SIBERECHTS, Jan
(b. 1627, Antwerpen, d. ca. 1703, London)

Landscape with Rainbow, Henley-on-Thames

c. 1690
Oil on canvas, 83 x 103 cm
Tate Gallery, London

Even in its later period, Flemish landscape painting retains the main distinguishing characteristics that emerged as early· as the 16th century in the works of such atrists as Pieter Brueghel and Momper.

This painting shows a sweeping view from a slightly elevated position, sloping down over the cattle pastures in the foreground towards a river plied by a cargo boat on the left and with a village on its banks to the right. Towards the background, the terrain slopes upwards again, with fields under changing sunlight and clouds, and a double rainbow in the sky. On the left, the view broadens out into the background towards the hills on the horizon.

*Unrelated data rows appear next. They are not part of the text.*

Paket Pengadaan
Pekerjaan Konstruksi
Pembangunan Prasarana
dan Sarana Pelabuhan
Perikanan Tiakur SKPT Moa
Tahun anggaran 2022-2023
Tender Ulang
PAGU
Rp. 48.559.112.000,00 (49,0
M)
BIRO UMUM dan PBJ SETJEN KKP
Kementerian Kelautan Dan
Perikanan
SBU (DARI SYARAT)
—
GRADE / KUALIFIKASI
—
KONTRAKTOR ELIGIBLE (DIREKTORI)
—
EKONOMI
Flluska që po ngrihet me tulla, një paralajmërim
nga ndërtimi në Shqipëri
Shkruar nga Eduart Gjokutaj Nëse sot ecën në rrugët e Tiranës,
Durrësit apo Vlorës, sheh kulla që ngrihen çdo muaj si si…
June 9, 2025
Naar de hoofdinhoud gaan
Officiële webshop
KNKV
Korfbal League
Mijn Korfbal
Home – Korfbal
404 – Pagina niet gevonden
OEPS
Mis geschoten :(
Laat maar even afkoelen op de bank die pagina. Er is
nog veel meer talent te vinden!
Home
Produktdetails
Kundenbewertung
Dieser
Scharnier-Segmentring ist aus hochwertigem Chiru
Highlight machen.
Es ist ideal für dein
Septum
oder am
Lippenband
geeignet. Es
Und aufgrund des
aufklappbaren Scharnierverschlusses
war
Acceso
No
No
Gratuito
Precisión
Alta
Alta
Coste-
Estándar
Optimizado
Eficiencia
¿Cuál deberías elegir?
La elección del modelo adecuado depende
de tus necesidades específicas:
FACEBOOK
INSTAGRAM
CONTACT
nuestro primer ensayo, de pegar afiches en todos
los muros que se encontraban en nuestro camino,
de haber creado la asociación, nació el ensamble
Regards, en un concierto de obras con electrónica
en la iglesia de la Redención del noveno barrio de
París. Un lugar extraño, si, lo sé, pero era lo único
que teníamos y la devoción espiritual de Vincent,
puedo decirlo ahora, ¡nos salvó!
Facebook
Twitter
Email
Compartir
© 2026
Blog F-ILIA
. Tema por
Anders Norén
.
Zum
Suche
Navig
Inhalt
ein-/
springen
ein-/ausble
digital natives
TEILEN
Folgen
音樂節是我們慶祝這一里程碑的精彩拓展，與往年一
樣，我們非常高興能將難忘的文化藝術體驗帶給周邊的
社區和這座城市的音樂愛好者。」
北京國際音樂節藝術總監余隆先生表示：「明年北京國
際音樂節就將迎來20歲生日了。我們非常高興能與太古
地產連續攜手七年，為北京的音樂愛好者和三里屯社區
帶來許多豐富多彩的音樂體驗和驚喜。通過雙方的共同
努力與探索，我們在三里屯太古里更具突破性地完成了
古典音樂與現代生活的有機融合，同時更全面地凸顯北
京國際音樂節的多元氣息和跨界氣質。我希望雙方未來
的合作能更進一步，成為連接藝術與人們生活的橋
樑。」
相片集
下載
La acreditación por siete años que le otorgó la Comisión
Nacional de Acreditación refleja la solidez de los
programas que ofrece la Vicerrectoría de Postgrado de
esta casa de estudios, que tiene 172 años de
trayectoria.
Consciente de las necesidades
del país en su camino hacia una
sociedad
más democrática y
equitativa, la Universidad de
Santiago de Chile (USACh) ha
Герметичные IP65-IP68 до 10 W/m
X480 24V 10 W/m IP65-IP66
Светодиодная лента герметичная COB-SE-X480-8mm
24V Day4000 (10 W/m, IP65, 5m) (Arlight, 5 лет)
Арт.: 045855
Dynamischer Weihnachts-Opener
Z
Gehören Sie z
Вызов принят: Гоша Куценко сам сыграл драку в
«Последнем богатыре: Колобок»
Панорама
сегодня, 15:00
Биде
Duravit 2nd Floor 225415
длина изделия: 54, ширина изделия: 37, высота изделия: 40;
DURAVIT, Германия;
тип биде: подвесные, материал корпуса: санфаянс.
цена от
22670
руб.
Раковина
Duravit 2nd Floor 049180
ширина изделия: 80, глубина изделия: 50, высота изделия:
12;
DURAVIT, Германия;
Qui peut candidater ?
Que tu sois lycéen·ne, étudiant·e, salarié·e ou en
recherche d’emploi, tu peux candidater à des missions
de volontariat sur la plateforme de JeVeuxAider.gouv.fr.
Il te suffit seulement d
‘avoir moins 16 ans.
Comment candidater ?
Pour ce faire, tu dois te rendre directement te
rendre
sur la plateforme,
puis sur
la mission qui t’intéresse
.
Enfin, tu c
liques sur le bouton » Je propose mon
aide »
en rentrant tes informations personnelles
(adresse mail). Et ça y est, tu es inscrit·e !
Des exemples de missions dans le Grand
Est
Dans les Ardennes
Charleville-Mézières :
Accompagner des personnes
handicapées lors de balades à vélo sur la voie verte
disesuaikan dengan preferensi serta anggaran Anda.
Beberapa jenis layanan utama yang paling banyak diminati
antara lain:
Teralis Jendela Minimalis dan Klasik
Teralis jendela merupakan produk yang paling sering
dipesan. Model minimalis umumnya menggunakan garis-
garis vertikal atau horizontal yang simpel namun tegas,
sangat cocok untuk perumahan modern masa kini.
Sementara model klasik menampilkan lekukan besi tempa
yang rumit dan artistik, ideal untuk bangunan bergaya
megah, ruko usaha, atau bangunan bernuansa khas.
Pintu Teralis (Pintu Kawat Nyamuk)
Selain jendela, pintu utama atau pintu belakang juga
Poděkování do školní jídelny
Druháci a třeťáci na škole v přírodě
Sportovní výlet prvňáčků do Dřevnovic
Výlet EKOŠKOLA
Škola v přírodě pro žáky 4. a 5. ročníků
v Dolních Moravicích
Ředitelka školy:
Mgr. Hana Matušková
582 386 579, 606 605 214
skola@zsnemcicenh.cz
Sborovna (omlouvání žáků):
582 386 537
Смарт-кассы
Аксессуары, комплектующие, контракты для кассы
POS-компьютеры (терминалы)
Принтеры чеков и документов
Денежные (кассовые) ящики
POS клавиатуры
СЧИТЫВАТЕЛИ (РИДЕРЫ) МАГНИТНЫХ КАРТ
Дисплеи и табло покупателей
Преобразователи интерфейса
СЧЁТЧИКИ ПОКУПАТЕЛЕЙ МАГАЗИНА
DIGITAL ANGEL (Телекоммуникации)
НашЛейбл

A Dutch landscape painting, for example by Ruisdael, could hardly be described in this manner. Unlike Flemish landscape paintings. their Dutch counterparts rarely include so many different and contrasting elements. Here, we have proximity and distance, hill and plain, animals, people, boats and houses. While Flemish landscapes frequently have a universal theme, Dutch landscapes tend to concentrate on a single aspect. This painting is typical of the later work of Sibcrechts, who emigrated to England in1672. Whereas his Flemish landscapes generally portray a small detail, his later work is topographically more precise; on the right we can recognize the village of Henley-on-Thames.